Green or Fast? Learning to Balance Cold Starts and Idle Carbon in Serverless Computing
Bowen Sun, Christos D. Antonopoulos, Evgenia Smirni, Bin Ren, Nikolaos Bellas, Spyros Lalis

TL;DR
This paper introduces LACE-RL, a deep reinforcement learning framework that dynamically balances cold-start latency and idle carbon emissions in serverless computing, adapting to real-time conditions.
Contribution
LACE-RL is the first to formulate serverless pod retention as a sequential decision problem using deep RL, optimizing both latency and carbon emissions jointly.
Findings
Reduces cold starts by 51.69% compared to static policies.
Cuts idle keep-alive carbon emissions by 77.08%.

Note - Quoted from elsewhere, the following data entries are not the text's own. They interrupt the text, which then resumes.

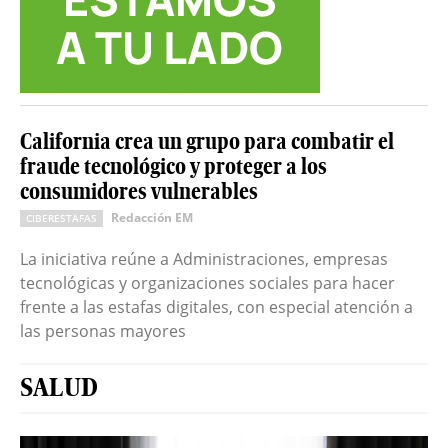
California crea un grupo para combatir el
fraude tecnológico y proteger a los
consumidores vulnerables
Redacción EM
CIBERESTAFAS
La iniciativa reúne a Administraciones, empresas
tecnológicas y organizaciones sociales para hacer
frente a las estafas digitales, con especial atención a
las personas mayores
SALUD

Achieves better latency-carbon trade-offs than existing heuristics.
Abstract
Serverless computing simplifies cloud deployment but introduces new challenges in managing service latency and carbon emissions. Reducing cold-start latency requires retaining warm function instances, while minimizing carbon emissions favors reclaiming idle resources. This balance is further complicated by time-varying grid carbon intensity and varying workload patterns, under which static keep-alive policies are inefficient. We present LACE-RL, a latency-aware and carbon-efficient management framework that formulates serverless pod retention as a sequential decision problem. LACE-RL uses deep reinforcement learning to dynamically tune keep-alive durations, jointly modeling cold-start probability, function-specific latency costs, and real-time carbon intensity. Using the Huawei Public Cloud Trace, we show that LACE-RL reduces cold starts by 51.69% and idle keep-alive carbon emissions by…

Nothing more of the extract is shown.